Everything from the first line of the material below through the line containing "betonprofi48@mail.ru (1111, 82)" is to be printed exactly, and nothing more.

++++ SOURCE INFORMATION ++++

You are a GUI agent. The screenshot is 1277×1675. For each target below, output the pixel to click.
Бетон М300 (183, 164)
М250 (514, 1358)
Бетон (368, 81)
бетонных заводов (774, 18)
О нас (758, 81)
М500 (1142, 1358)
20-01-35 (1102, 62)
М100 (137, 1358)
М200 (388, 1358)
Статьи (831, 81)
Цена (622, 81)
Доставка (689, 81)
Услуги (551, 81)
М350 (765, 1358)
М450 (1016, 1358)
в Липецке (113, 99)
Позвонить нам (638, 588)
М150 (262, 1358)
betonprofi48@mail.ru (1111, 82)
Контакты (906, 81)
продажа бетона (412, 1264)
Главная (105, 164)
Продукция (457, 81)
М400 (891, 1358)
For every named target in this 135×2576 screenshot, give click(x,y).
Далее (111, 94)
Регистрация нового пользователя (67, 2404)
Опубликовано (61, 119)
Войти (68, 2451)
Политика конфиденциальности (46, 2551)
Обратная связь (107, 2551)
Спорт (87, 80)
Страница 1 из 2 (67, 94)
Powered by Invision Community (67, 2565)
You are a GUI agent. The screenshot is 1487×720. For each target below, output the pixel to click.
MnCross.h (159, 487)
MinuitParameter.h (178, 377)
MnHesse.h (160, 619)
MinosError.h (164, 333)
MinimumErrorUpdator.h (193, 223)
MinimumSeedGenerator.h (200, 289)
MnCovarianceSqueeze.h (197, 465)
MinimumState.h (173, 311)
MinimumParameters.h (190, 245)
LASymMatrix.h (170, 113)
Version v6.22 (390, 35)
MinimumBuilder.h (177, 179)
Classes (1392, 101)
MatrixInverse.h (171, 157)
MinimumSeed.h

++++

EXERCISE RESPONSE:
You are a GUI agent. The screenshot is 1277×1675. For each target below, output the pixel to click.
Бетон М300 (183, 164)
М250 (514, 1358)
Бетон (368, 81)
бетонных заводов (774, 18)
О нас (758, 81)
М500 (1142, 1358)
20-01-35 (1102, 62)
М100 (137, 1358)
М200 (388, 1358)
Статьи (831, 81)
Цена (622, 81)
Доставка (689, 81)
Услуги (551, 81)
М350 (765, 1358)
М450 (1016, 1358)
в Липецке (113, 99)
Позвонить нам (638, 588)
М150 (262, 1358)
betonprofi48@mail.ru (1111, 82)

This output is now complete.